▸ **Task objective**:
Beginning at the line that includes "Development Corporation, and instructor Bob" in the entries below, print each line exactly as it appears, through the last one.

▸ **The input**:
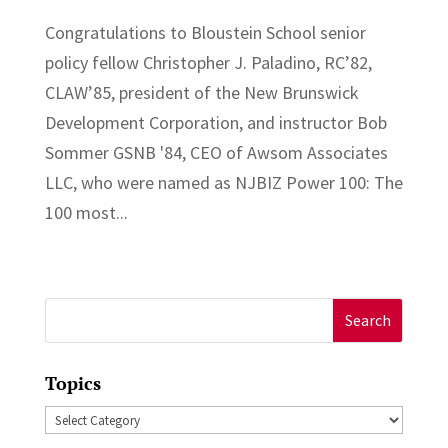
Congratulations to Bloustein School senior
policy fellow Christopher J. Paladino, RC’82,
CLAW’85, president of the New Brunswick
Development Corporation, and instructor Bob
Sommer GSNB '84, CEO of Awsom Associates
LLC, who were named as NJBIZ Power 100: The
100 most...
Search
for:
Topics
Topics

▸ **Problem solution**:
Development Corporation, and instructor Bob
Sommer GSNB '84, CEO of Awsom Associates
LLC, who were named as NJBIZ Power 100: The
100 most...
Search
for:
Topics
Topics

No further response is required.